----- EXTRACTED MATERIAL

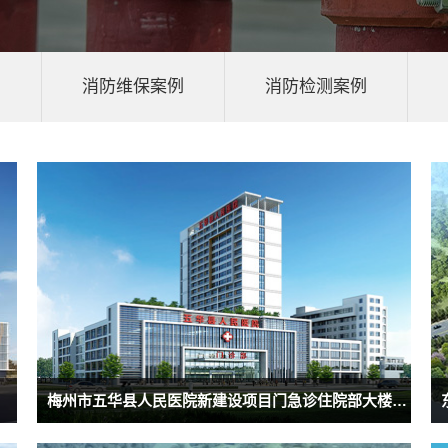
例
消防维保案例
消防检测案例
梅州市五华县人民医院新建设项目门急诊住院部大楼升级改造项目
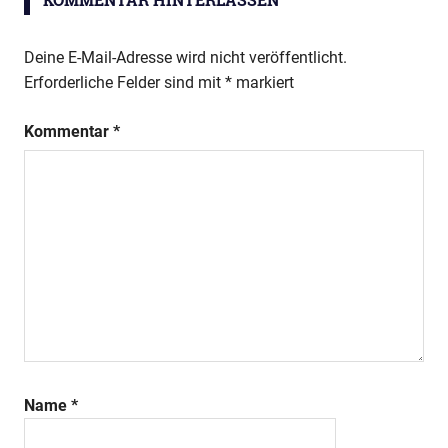
Deine E-Mail-Adresse wird nicht veröffentlicht.
Erforderliche Felder sind mit
*
markiert
Kommentar
*
Name
*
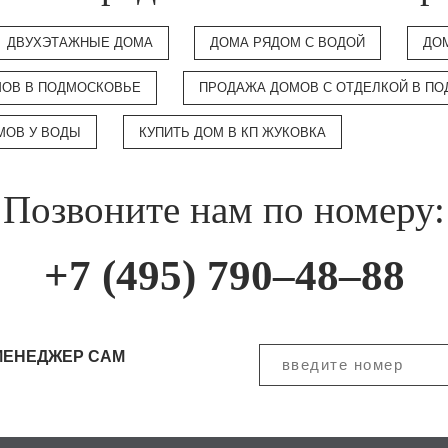
ДВУХЭТАЖНЫЕ ДОМА
ДОМА РЯДОМ С ВОДОЙ
ДО
МОВ В ПОДМОСКОВЬЕ
ПРОДАЖА ДОМОВ С ОТДЕЛКОЙ В П
МОВ У ВОДЫ
КУПИТЬ ДОМ В КП ЖУКОВКА
Позвоните нам по номеру:
+7 (495) 790–48–88
МЕНЕДЖЕР САМ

----------

▸ **TASK DIRECTIONS**:
When a line in the data contains the string "ДОМА", copy that line.

▸ **PROBLEM SOLUTION**:
ДВУХЭТАЖНЫЕ ДОМА
ДОМА РЯДОМ С ВОДОЙ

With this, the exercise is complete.